A bit of news—according to Class, there is considerably more Brahms chamber music coming next season as he and the UT School of Music offer the remainder of Brahms' chamber music with piano. "Brahms was a very prolific composer, and, as an accomplished pianist himself, wrote some of his most glorious, difficult, and powerful piano music in collaboration with other instruments," Class says.
By the time you read this, the 258th birthday of Wolfgang Amadeus Mozart, on Jan. 27, will have come and gone. Yet we still stand amazed at how the tricks of genetics, family environment, and 18th-century society combined to create a human musical phenomenon that continues to consume so much of our imagination—and rightly so.
The last six months have seen a fair amount of Mozart from the Knoxville Symphony Orchestra, including last Sunday's All-Mozart venture in their Chamber Classics series. That concert, in fact, was mostly a reprise of works from their November Masterworks concert, but with the smaller chamber orchestra, in the intimate acoustics of the Bijou Theatre—and with one notable addition. Taking the concerto slot was the Mozart Flute Concerto No. 1 in G Major (K. 313), featuring the KSO's principal flute, Ebonee Thomas.
Although Mozart composed the work under a commission from a wealthy amateur flautist, the concerto requires not only technical virtuosity but also the ability to uncover Mozart's simple melodic elegance in rather sophisticated ways. This Thomas accomplished beautifully. Along with a warm and velvety tone, Thomas brought a comfortable, natural approach to the work that delighted with both lyricism and agility.
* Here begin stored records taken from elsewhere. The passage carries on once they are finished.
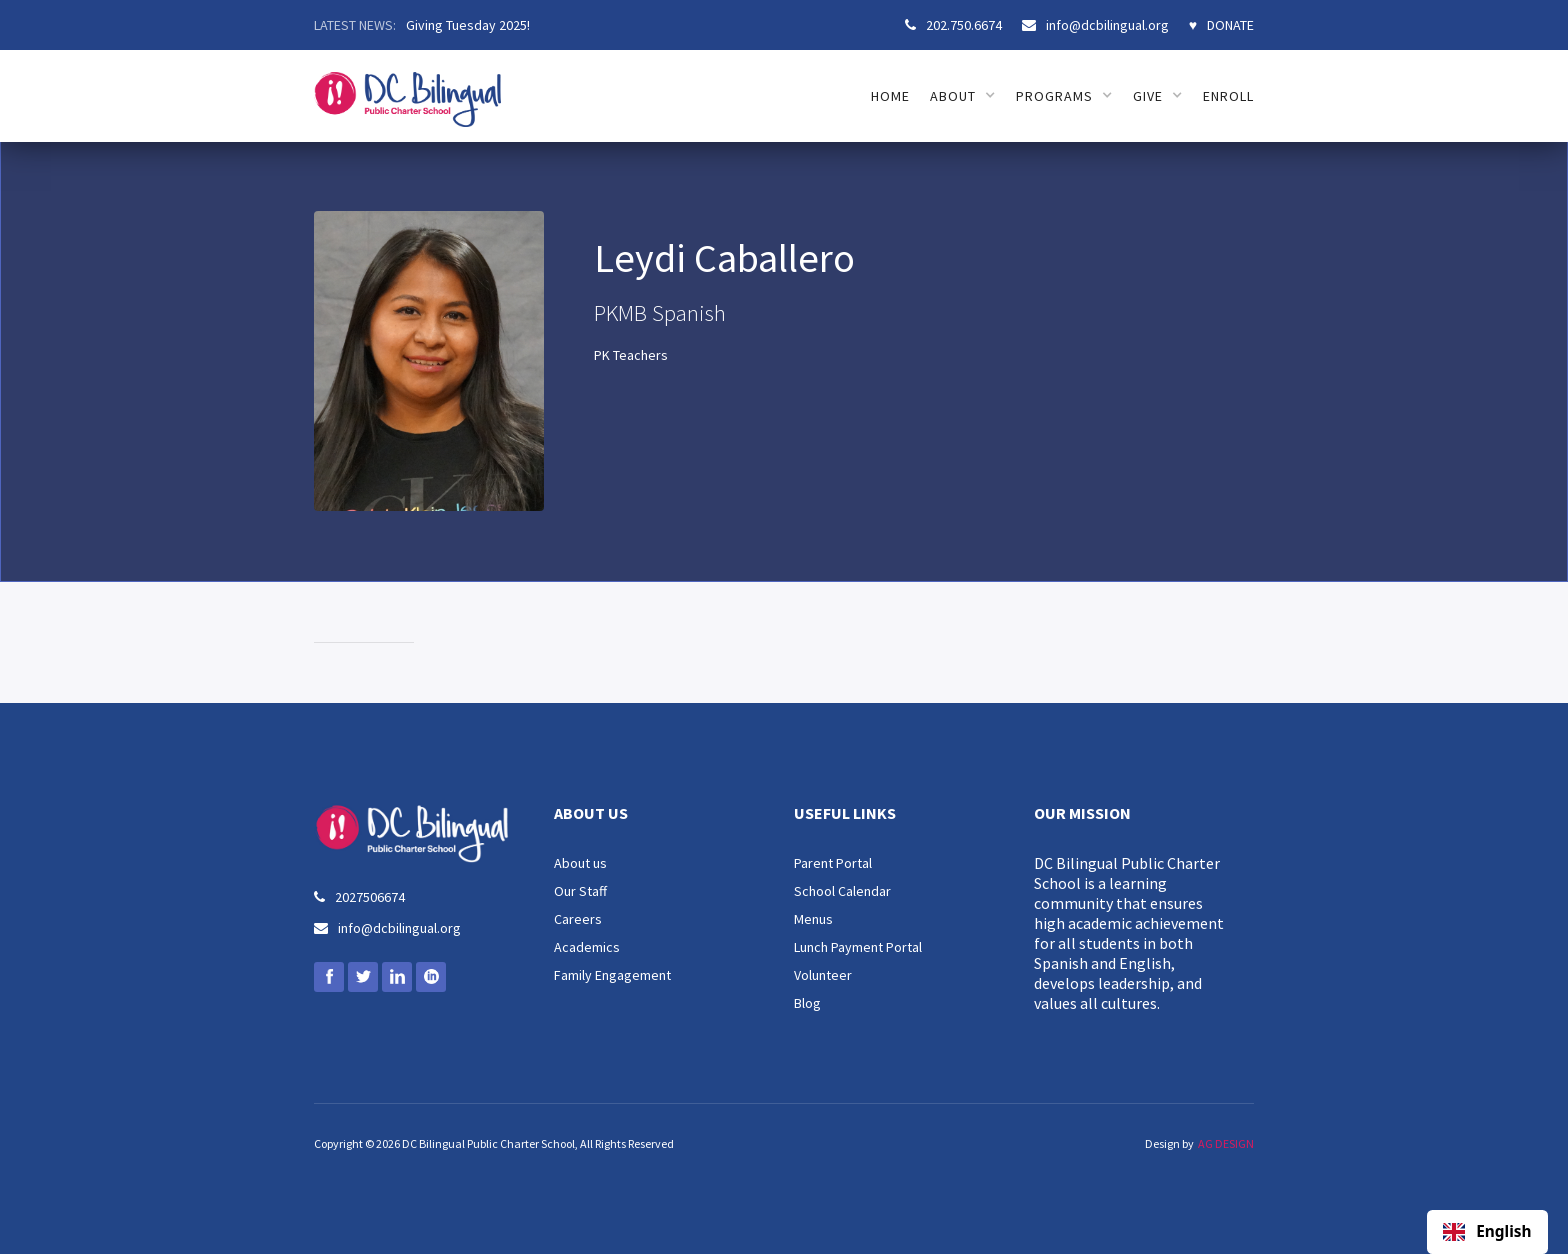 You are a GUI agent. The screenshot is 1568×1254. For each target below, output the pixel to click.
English (1487, 1232)
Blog (807, 1003)
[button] (963, 96)
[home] (407, 88)
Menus (813, 919)
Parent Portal (833, 863)
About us (580, 863)
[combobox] (1487, 1232)
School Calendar (842, 891)
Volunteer (823, 975)
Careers (578, 919)
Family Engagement (612, 975)
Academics (587, 947)
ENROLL (1228, 96)
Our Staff (580, 891)
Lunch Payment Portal (858, 947)
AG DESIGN (1226, 1143)
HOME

The middle Adagio movement was masterfully clear and lyrical, phrased gently, without an ounce of extra tonal baggage.
For the second half of the afternoon concert, KSO music director Lucas Richman reprised two works from November: A Musical Joke (K. 522) and the Symphony No. 31 in D Major, "Paris." As has been the case in the past, the transference to the smaller chamber orchestra in the Bijou's environment was quite successful. Particularly in A Musical Joke, the broad humorous concept (a satire of inept composers and clumsy performers) and the specific "jokes" worked much better in the smaller venue. Concertmaster Gabriel Lefkowitz's solo passages were a delight.
While Mozart's pre-Vienna symphonies—such as the "Paris" that wrapped up Sunday's concert—are eclipsed by the brilliance and genius of the composer's later ones, it is always great to hear them in the Bijou, performed with precision and style.